Hersch's letter said yesterday's action to swear in the council early is illegal and against past practices.

"Frankly, the maneuver of prematurely swearing in and purporting to seat newly elected council members some weeks before they may legally take office, and before required disclosures and bonds have been submitted appears to be politically motivated," he wrote.

More specifically, the letter cites two legal procedures the new council failed to comply with: Submitting financial disclosure statements and securing a bond.

Town Manager Fred Carpenter said candidates provide disclosure statements when they submit intent-to-run documentation, and aren't obligated to file again until Jan. 31, 2006.

Meanwhile, a townwide bond automatically covers elected officials when they take office.

Two of Terra Capital's residential projects -- Mogollon Ridge and Forest Edge -- on tonight's agenda would have been voted on by the existing council.

The current council approved the first reading, or introductory, rezoning request of the neighbor-contested Mogollon Ridge, an 8.2-acre residential housing project on North McLane Road April 27.

Town code requires two readings on a rezoning request -- the second of which is slated for tonight's agenda. Mogollon Ridge could die on second reading if a supermajority or three-fourths majority of the seven-member council votes against it.

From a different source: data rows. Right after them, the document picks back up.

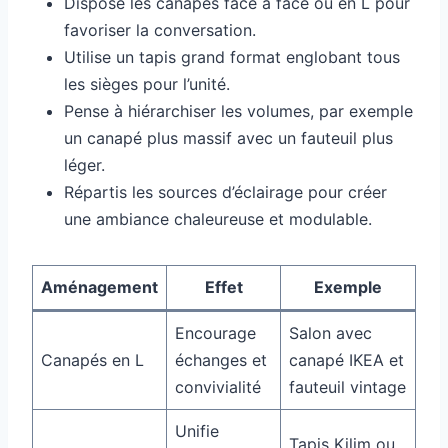
Dispose les canapés face à face ou en L pour
favoriser la conversation.
Utilise un tapis grand format englobant tous
les sièges pour l’unité.
Pense à hiérarchiser les volumes, par exemple
un canapé plus massif avec un fauteuil plus
léger.
Répartis les sources d’éclairage pour créer
une ambiance chaleureuse et modulable.
Aménagement
Effet
Exemple
Encourage
Salon avec
Canapés en L
échanges et
canapé IKEA et
convivialité
fauteuil vintage
Unifie
Tapis Kilim ou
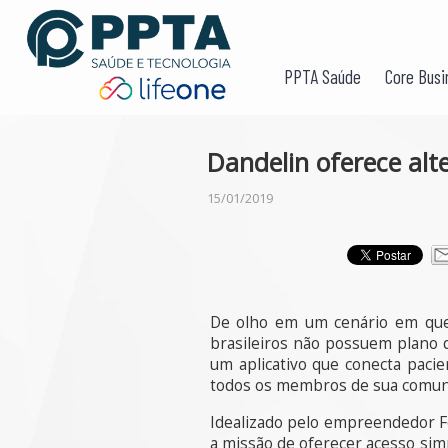
PPTA Saúde
Core Busi
Dandelin oferece alt
15/01/2019
De olho em um cenário em que 
brasileiros não possuem plano 
um aplicativo que conecta pacie
todos os membros de sua comun
Idealizado pelo empreendedor F
a missão de oferecer acesso sim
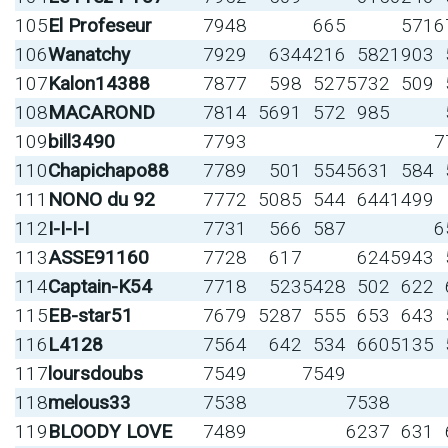
105
El Profeseur
7948
665
571
6
106
Wanatchy
7929
634
4216
582
1903
107
Kalon14388
7877
598
527
5732
509
108
MACAROND
7814
5691
572
985
109
bill3490
7793
7
110
Chapichapo88
7789
501
554
5631
584
111
NONO du 92
7772
5085
544
644
1499
112
I-I-I-I
7731
566
587
6
113
ASSE91160
7728
617
624
5943
114
Captain-K54
7718
523
5428
502
622
115
EB-star51
7679
5287
555
653
643
116
L4128
7564
642
534
660
5135
117
loursdoubs
7549
7549
118
melous33
7538
7538
119
BLOODY LOVE
7489
6237
631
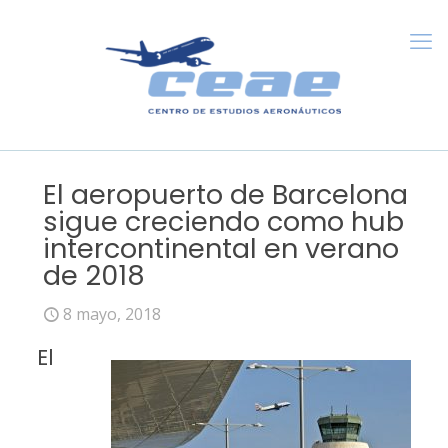
El aeropuerto de Barcelona
sigue creciendo como hub
intercontinental en verano
de 2018
8 mayo, 2018
El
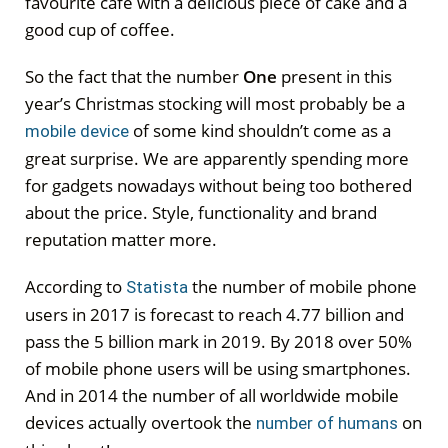
favourite café with a delicious piece of cake and a
good cup of coffee.
So the fact that the number
One
present in this
year’s Christmas stocking will most probably be a
of some kind shouldn’t come as a
mobile device
great surprise. We are apparently spending more
for gadgets nowadays without being too bothered
about the price. Style, functionality and brand
reputation matter more.
According to
the number of mobile phone
Statista
users in 2017 is forecast to reach 4.77 billion and
pass the 5 billion mark in 2019. By 2018 over 50%
of mobile phone users will be using smartphones.
And in 2014 the number of all worldwide mobile
devices actually overtook the
on
number of humans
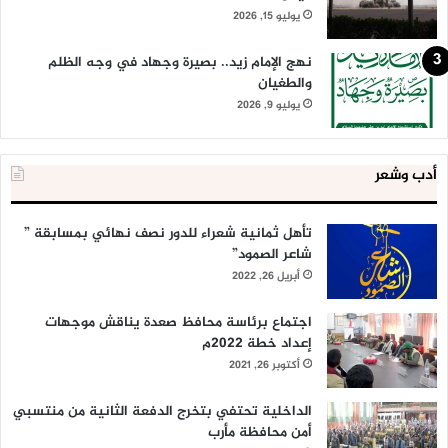
يوليو 15, 2026
نهج الإمام زيد.. بصيرة وجهاد في وجه الظلم
والطغيان
يوليو 9, 2026
أدب وشعر
تأهل ثمانية شعراء للدور نصف نهائي بمسابقة ”
شاعر الصمود”
أبريل 26, 2022
اجتماع برئاسة محافظ صعدة يناقش موجهات
إعداد خطة 2022م
أكتوبر 26, 2021
الداخلية تحتفي بتخرج الدفعة الثانية من منتسبي
أمن محافظة مأرب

State statute compels a council to pass a rezoning request by supermajority when 20 percent of the neighboring residents object to a proposed development.

Terra Capital said it will take legal action if Mogollon Ridge and Forest Edge fail to make the cut.

"Terra Capital will strictly hold the town and its new council liable for any damages caused to its projects by such unlawful activity," Hersch wrote.

Streichman said he will defend the town against litigation arising from these proceedings.

The other rezoning, also required to pass by supermajority, involves the 64-acre Forest Edge subdivision located at the end of Phoenix Street adjacent to Bob Edwards' Rimview Heights neighborhood.

Two council members -- Andy Romance and Dick Reese -- broke the supermajority and turned down the rezoning petition May 11. (Reese is no longer on the council.)

But Forest Edge made its way back on this evening's agenda after Mayor Barbara Brewer asked for a reconsideration of the proposal May 18.

The new council will consider whether or not to proceed with the first reading, and if more than one councilmember objects to the project, it dies.

Other developments on tonight's agenda include a second reading of Boulder Ridge, Kevin Sokol's Tyler Parkway subdivision, and two preliminary plat approvals.

Wednesday's regular town council meeting commences at 6 p.m. in the town council chambers, followed by farewell of the existing council and the public swearing in of the new.

Because of Payson High School graduation, the council moved the regularly scheduled Thursday night meeting to tonight, Wednesday, May 24.